Sementara komplikasi ginjal dan jantung lebih sering terjadi pada pasien yang lebih tua, cedera hati lebih sering muncul pada
kelompok yang lebih muda.
Secara keseluruhan, 21 persen pasien berusia 19 hingga 29 tahun tanpa penyakit yang sudah ada sebelumnya menderita
setidaknya satu komplikasi, dibandingkan dengan 58 persen pasien berusia 60 hingga 69 tahun yang memiliki dua atau lebih
kondisi medis.
Dari mereka yang mengalami komplikasi, 60 persen adalah laki-laki.
Dalam kelompok termuda, mereka yang berusia 19 hingga 29 tahun tanpa kondisi medis, 28 persen pria dan 17 persen wanita
menderita komplikasi pasca infeksi.
Para penulis mengatakan: "Temuan ini bertentangan dengan narasi saat ini bahwa Covid-19 hanya berbahaya pada orang dengan
komorbiditas yang ada dan orang tua."
Di antara orang dewasa yang sebelumnya sehat tanpa masalah medis yang tercatat, komplikasi mempengaruhi lebih dari empat
dari 10 pasien rawat inap.
Mereka menambahkan "Pasien dengan komplikasi juga cenderung memiliki gangguan kemampuan untuk perawatan diri setelah
keluar dari rumah sakit."
Setelah dirawat di rumah sakit, 27 persen pasien kurang mampu merawat diri mereka sendiri daripada sebelum terkena Covid-19.
Ini lebih umum di antara mereka yang berusia lebih tua, yang laki-laki dan menerima perawatan intensif.
Para penulis menyarankan "Pembuat kebijakan dan perencana perawatan kesehatan harus mengantisipasi bahwa sejumlah besar
sumber daya kesehatan dan perawatan sosial akan diperlukan untuk mendukung mereka yang selamat dari Covid-19.
"Ini termasuk penyediaan staf dan peralatan yang memadai; misalnya, penyediaan klinik tindak lanjut bagi mereka yang
mengalami komplikasi di rumah sakit seperti cedera ginjal akut atau infeksi saluran pernapasan."

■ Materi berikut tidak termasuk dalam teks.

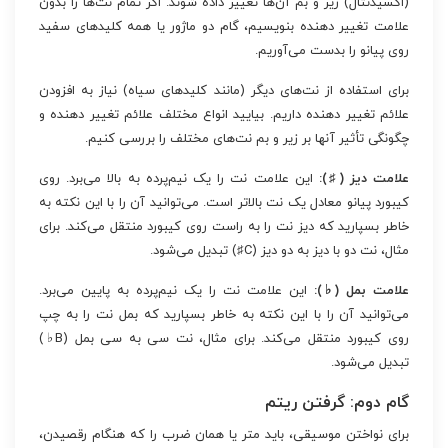
(اکسیدنتال) زیر و بم آن‌ها تغییر داده شوند. اگر تمام نت‌ها را بدون
علامت تغییر دهنده بنویسیم، گام دو ماژور یا همه کلیدهای سفید
روی پیانو را بدست می‌آوریم.
برای استفاده از نت‌های دیگر (مانند کلیدهای سیاه) نیاز به افزودن
علائم تغییر دهنده داریم. بیایید انواع مختلف علائم تغییر دهنده و
چگونگی تأثیر آنها بر زیر و بم نت‌های مختلف را بررسی کنیم.
علامت دیز (♯):
این علامت نت را یک نیم‌پرده به بالا می‌برد. روی
کیبورد پیانو معادل یک نت بالاتر است. می‌توانید آن را با این نکته به
خاطر بسپارید که دیز نت را به راست روی کیبورد منتقل می‌کند. برای
مثال، نت دو با دیز به دو دیز (C♯) تبدیل می‌شود.
علامت بمل (♭):
این علامت نت را یک نیم‌پرده به پایین می‌برد.
می‌توانید آن را با این نکته به خاطر بسپارید که بمل نت را به چپ
روی کیبورد منتقل می‌کند. برای مثال، نت سی به سی بمل (B♭)
تبدیل می‌شود.
گام دوم: گرفتن ریتم
برای نواختن موسیقی، باید متر یا همان ضرب را که هنگام رقصیدن،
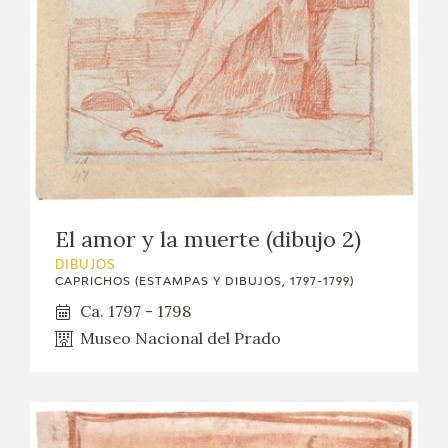
El amor y la muerte (dibujo 2)
DIBUJOS
CAPRICHOS (ESTAMPAS Y DIBUJOS, 1797-1799)
Ca. 1797 - 1798
Museo Nacional del Prado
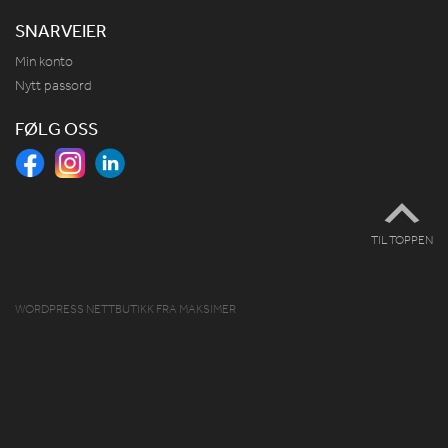
SNARVEIER
Min konto
Nytt passord
FØLG OSS
TIL TOPPEN
WORDPRESS NETTBUTIKK
FRA
MAKSIMER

Associate Professor Hsu Li Yang, seorang spesialis penyakit menular di Sekolah Kesehatan Masyarakat Saw Swee Hock Universitas
Nasional Singapura, mengatakan akan sangat menarik dan bernilai jika sebagian dari pasien yang masih hidup ditindaklanjuti
dalam jangka panjang.
"Studi Inggris skala besar ini lebih akurat mengukur berbagai komplikasi di rumah sakit dan potensi gejala sisa dari infeksi Covid-19
yang serius, dan dengan cara yang lebih bernuansa daripada kematian dan kelangsungan hidup yang biasa kita alami dari laporan
pemerintah dan pers," katanya. kata.
Namun, Profesor Dale Fisher, konsultan penyakit menular senior di Rumah Sakit Universitas Nasional, mengatakan dia tidak terlalu
khawatir dengan satu dari dua orang yang menderita komplikasi.

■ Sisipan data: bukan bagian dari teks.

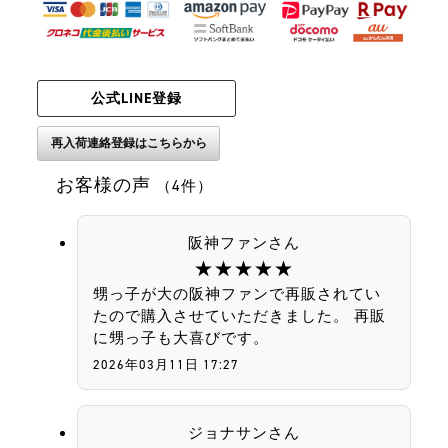
公式LINE登録
お客様の声
（4件）
阪神ファンさん
★★★★★
甥っ子が大の阪神ファンで再販されてい
たので購入させていただきました。 再販
に甥っ子も大喜びです。
2026年03月11日 17:27
ジョナサンさん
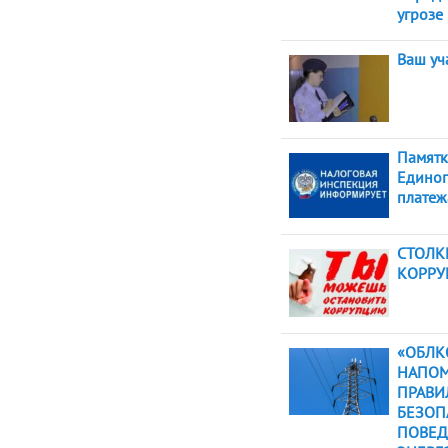
угрозе
Ваш уч
Памятк
Единог
платеж
СТОЛК
КОРРУ
«ОБЛК
НАПОМ
ПРАВИ
БЕЗОП
ПОВЕД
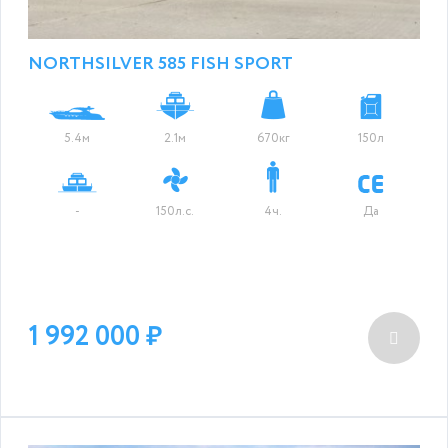
NORTHSILVER 585 FISH SPORT
5.4м
2.1м
670кг
150л
-
150л.с.
4ч.
Да
1 992 000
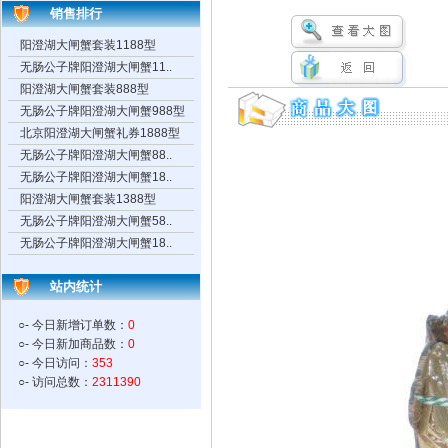
销售排行
阳澄湖大闸蟹套装1188型
无肠公子牌阳澄湖大闸蟹11..
阳澄湖大闸蟹套装888型
无肠公子牌阳澄湖大闸蟹988型
北京阳澄湖大闸蟹礼券1888型
无肠公子牌阳澄湖大闸蟹88..
无肠公子牌阳澄湖大闸蟹18..
阳澄湖大闸蟹套装1388型
无肠公子牌阳澄湖大闸蟹58..
无肠公子牌阳澄湖大闸蟹18..
站内统计
○- 今日新增订单数：
0
○- 今日新加商品数：
0
○- 今日访问：
353
○- 访问总数：
2311390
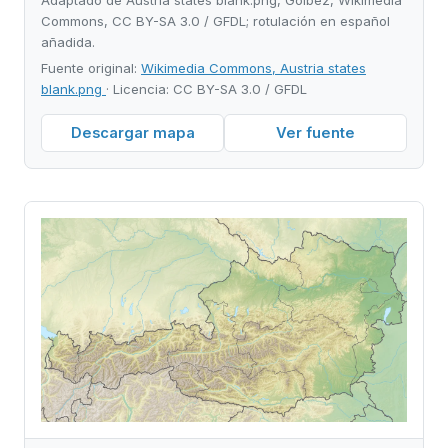
Commons, CC BY-SA 3.0 / GFDL; rotulación en español
añadida.
Fuente original:
Wikimedia Commons, Austria states
blank.png
· Licencia: CC BY-SA 3.0 / GFDL
Descargar mapa
Ver fuente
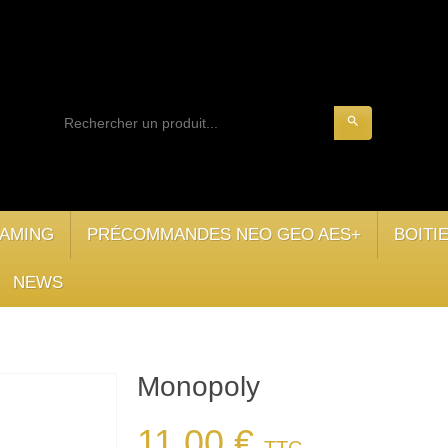
search
AMING
PRÉCOMMANDES NEO GEO AES+
BOITI
NEWS
Monopoly
11,00 €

Karena hal itu hanya merujuk pada mereka yang dirawat di rumah sakit, dan tidak pada semua yang terinfeksi.
Solusinya, katanya, adalah agar sebanyak mungkin orang mendapatkan vaksinasi, karena itu adalah cara terbaik untuk mencegah
mereka terkena penyakit dan karenanya komplikasi jangka panjang.
Artikel ini telah tayang di The Straits Times.
:quality(30):format(webp):focal(0.5x0.5:0.5x0.5)/bangka/foto/bank/originals/masker-virus-corona-oke-ilustrasi.jpg)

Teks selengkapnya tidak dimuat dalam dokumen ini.